+++ The input

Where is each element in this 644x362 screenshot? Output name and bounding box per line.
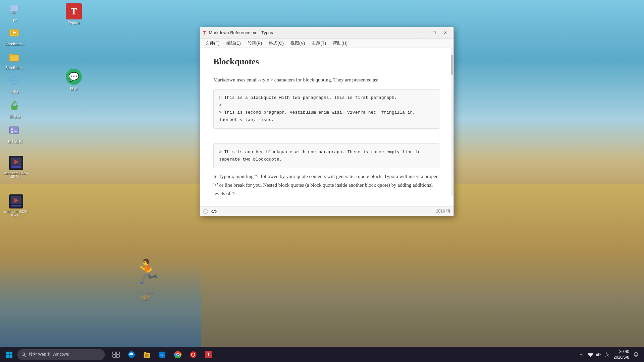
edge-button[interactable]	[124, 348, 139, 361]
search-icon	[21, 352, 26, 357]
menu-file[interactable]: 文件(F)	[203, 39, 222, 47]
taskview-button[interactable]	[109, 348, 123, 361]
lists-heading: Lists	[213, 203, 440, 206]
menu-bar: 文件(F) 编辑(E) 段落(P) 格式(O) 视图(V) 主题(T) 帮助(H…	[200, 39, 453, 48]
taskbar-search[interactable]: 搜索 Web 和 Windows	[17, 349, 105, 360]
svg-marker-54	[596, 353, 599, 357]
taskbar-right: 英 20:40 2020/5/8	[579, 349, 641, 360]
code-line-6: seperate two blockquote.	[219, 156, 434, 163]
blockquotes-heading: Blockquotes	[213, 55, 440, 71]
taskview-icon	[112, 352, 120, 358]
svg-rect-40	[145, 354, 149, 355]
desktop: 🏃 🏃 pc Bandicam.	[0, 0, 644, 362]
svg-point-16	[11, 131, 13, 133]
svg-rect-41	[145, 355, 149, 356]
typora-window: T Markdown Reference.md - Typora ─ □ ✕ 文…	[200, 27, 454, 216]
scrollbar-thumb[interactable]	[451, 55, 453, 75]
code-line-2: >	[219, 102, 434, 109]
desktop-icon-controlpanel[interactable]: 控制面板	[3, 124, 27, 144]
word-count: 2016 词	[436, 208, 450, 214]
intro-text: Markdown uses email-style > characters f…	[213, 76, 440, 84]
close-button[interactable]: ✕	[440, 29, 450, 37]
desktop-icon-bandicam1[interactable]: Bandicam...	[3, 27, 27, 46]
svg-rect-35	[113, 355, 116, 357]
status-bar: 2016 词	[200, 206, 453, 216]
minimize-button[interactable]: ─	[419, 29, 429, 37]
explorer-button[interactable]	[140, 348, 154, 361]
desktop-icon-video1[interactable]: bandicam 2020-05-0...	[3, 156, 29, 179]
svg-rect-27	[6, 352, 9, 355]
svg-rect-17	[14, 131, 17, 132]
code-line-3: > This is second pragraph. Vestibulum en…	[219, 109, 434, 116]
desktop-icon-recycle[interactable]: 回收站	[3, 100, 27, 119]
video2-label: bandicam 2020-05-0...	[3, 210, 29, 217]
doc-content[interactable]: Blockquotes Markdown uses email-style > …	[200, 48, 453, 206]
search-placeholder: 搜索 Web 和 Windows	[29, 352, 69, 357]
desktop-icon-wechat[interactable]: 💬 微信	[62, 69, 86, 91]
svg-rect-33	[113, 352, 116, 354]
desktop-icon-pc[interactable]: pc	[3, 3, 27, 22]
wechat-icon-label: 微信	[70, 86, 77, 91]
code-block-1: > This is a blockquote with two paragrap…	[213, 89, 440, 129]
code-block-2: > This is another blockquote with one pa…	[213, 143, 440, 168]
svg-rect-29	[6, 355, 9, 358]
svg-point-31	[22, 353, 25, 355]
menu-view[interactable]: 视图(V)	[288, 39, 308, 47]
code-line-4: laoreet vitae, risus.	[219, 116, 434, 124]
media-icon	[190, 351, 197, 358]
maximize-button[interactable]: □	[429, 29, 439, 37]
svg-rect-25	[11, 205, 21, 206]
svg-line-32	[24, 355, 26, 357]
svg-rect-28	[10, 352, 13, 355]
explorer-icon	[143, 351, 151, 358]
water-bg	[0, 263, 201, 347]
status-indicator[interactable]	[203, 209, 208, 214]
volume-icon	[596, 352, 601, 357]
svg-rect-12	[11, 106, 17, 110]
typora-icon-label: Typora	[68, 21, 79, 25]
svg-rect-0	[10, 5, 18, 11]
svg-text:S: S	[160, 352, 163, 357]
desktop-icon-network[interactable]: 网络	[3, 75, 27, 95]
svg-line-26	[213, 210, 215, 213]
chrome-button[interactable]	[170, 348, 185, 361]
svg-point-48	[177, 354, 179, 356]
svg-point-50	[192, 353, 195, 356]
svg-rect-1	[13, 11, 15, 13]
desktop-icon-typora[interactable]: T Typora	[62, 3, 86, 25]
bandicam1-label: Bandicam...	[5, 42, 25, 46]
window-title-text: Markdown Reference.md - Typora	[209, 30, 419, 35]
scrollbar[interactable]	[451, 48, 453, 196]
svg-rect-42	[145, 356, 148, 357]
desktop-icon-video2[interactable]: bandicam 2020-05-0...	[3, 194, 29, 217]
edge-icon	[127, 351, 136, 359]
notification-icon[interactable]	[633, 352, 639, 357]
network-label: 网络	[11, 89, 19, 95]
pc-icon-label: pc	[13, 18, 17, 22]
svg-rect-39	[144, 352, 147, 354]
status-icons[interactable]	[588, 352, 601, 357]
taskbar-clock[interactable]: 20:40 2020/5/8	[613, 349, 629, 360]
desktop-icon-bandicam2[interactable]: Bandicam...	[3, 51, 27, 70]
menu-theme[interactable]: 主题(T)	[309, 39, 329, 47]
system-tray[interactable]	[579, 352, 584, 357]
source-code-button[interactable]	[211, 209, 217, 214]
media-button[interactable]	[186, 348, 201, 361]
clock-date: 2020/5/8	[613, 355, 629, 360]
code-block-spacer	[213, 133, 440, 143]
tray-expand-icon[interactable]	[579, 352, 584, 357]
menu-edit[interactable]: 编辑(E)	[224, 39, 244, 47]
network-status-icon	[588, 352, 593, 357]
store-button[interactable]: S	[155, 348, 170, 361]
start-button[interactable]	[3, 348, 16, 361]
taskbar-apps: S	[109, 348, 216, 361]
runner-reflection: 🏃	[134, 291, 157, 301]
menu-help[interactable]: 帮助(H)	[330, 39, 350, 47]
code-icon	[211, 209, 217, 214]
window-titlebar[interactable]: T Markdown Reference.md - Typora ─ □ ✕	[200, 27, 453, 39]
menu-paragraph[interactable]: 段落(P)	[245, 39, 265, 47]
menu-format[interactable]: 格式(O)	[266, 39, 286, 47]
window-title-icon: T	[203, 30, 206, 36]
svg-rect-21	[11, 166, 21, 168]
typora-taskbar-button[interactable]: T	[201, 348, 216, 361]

++++++

• _Requirement_
From the first line to the last, repeat the records exactly and skip the pictures.

• _Answer to the problem_
Where is each element in this 644x362 screenshot? Output name and bounding box per line.
edge-button[interactable]	[124, 348, 139, 361]
search-icon	[21, 352, 26, 357]
menu-file[interactable]: 文件(F)	[203, 39, 222, 47]
taskview-button[interactable]	[109, 348, 123, 361]
lists-heading: Lists	[213, 203, 440, 206]
menu-bar: 文件(F) 编辑(E) 段落(P) 格式(O) 视图(V) 主题(T) 帮助(H…	[200, 39, 453, 48]
taskbar-search[interactable]: 搜索 Web 和 Windows	[17, 349, 105, 360]
svg-marker-54	[596, 353, 599, 357]
taskbar-right: 英 20:40 2020/5/8	[579, 349, 641, 360]
code-line-6: seperate two blockquote.	[219, 156, 434, 163]
blockquotes-heading: Blockquotes	[213, 55, 440, 71]
taskview-icon	[112, 352, 120, 358]
svg-rect-40	[145, 354, 149, 355]
desktop: 🏃 🏃 pc Bandicam.	[0, 0, 644, 362]
svg-point-16	[11, 131, 13, 133]
svg-rect-41	[145, 355, 149, 356]
typora-window: T Markdown Reference.md - Typora ─ □ ✕ 文…	[200, 27, 454, 216]
scrollbar-thumb[interactable]	[451, 55, 453, 75]
code-line-2: >	[219, 102, 434, 109]
desktop-icon-controlpanel[interactable]: 控制面板	[3, 124, 27, 144]
word-count: 2016 词	[436, 208, 450, 214]
intro-text: Markdown uses email-style > characters f…	[213, 76, 440, 84]
close-button[interactable]: ✕	[440, 29, 450, 37]
desktop-icon-bandicam1[interactable]: Bandicam...	[3, 27, 27, 46]
svg-rect-35	[113, 355, 116, 357]
status-bar: 2016 词	[200, 206, 453, 216]
minimize-button[interactable]: ─	[419, 29, 429, 37]
explorer-button[interactable]	[140, 348, 154, 361]
desktop-icon-video1[interactable]: bandicam 2020-05-0...	[3, 156, 29, 179]
svg-rect-27	[6, 352, 9, 355]
svg-rect-17	[14, 131, 17, 132]
code-line-3: > This is second pragraph. Vestibulum en…	[219, 109, 434, 116]
desktop-icon-recycle[interactable]: 回收站	[3, 100, 27, 119]
video2-label: bandicam 2020-05-0...	[3, 210, 29, 217]
doc-content[interactable]: Blockquotes Markdown uses email-style > …	[200, 48, 453, 206]
search-placeholder: 搜索 Web 和 Windows	[29, 352, 69, 357]
desktop-icon-wechat[interactable]: 💬 微信	[62, 69, 86, 91]
svg-rect-33	[113, 352, 116, 354]
desktop-icon-pc[interactable]: pc	[3, 3, 27, 22]
wechat-icon-label: 微信	[70, 86, 77, 91]
code-block-1: > This is a blockquote with two paragrap…	[213, 89, 440, 129]
code-block-2: > This is another blockquote with one pa…	[213, 143, 440, 168]
svg-rect-29	[6, 355, 9, 358]
svg-point-31	[22, 353, 25, 355]
menu-view[interactable]: 视图(V)	[288, 39, 308, 47]
code-line-4: laoreet vitae, risus.	[219, 116, 434, 124]
media-icon	[190, 351, 197, 358]
maximize-button[interactable]: □	[429, 29, 439, 37]
svg-rect-25	[11, 205, 21, 206]
svg-line-32	[24, 355, 26, 357]
svg-rect-28	[10, 352, 13, 355]
explorer-icon	[143, 351, 151, 358]
water-bg	[0, 263, 201, 347]
status-indicator[interactable]	[203, 209, 208, 214]
volume-icon	[596, 352, 601, 357]
svg-rect-12	[11, 106, 17, 110]
typora-icon-label: Typora	[68, 21, 79, 25]
svg-rect-0	[10, 5, 18, 11]
svg-text:S: S	[160, 352, 163, 357]
desktop-icon-network[interactable]: 网络	[3, 75, 27, 95]
svg-line-26	[213, 210, 215, 213]
chrome-button[interactable]	[170, 348, 185, 361]
svg-point-48	[177, 354, 179, 356]
svg-point-50	[192, 353, 195, 356]
svg-rect-1	[13, 11, 15, 13]
desktop-icon-typora[interactable]: T Typora	[62, 3, 86, 25]
bandicam1-label: Bandicam...	[5, 42, 25, 46]
window-title-text: Markdown Reference.md - Typora	[209, 30, 419, 35]
scrollbar[interactable]	[451, 48, 453, 196]
svg-rect-42	[145, 356, 148, 357]
desktop-icon-video2[interactable]: bandicam 2020-05-0...	[3, 194, 29, 217]
edge-icon	[127, 351, 136, 359]
notification-icon[interactable]	[633, 352, 639, 357]
network-label: 网络	[11, 89, 19, 95]
pc-icon-label: pc	[13, 18, 17, 22]
svg-rect-39	[144, 352, 147, 354]
status-icons[interactable]	[588, 352, 601, 357]
taskbar-clock[interactable]: 20:40 2020/5/8	[613, 349, 629, 360]
desktop-icon-bandicam2[interactable]: Bandicam...	[3, 51, 27, 70]
menu-theme[interactable]: 主题(T)	[309, 39, 329, 47]
system-tray[interactable]	[579, 352, 584, 357]
source-code-button[interactable]	[211, 209, 217, 214]
media-button[interactable]	[186, 348, 201, 361]
clock-date: 2020/5/8	[613, 355, 629, 360]
code-block-spacer	[213, 133, 440, 143]
tray-expand-icon[interactable]	[579, 352, 584, 357]
menu-edit[interactable]: 编辑(E)	[224, 39, 244, 47]
network-status-icon	[588, 352, 593, 357]
store-button[interactable]: S	[155, 348, 170, 361]
start-button[interactable]	[3, 348, 16, 361]
taskbar-apps: S	[109, 348, 216, 361]
runner-reflection: 🏃	[134, 291, 157, 301]
menu-help[interactable]: 帮助(H)	[330, 39, 350, 47]
code-icon	[211, 209, 217, 214]
window-titlebar[interactable]: T Markdown Reference.md - Typora ─ □ ✕	[200, 27, 453, 39]
menu-paragraph[interactable]: 段落(P)	[245, 39, 265, 47]
menu-format[interactable]: 格式(O)	[266, 39, 286, 47]
window-title-icon: T	[203, 30, 206, 36]
svg-rect-21	[11, 166, 21, 168]
typora-taskbar-button[interactable]: T	[201, 348, 216, 361]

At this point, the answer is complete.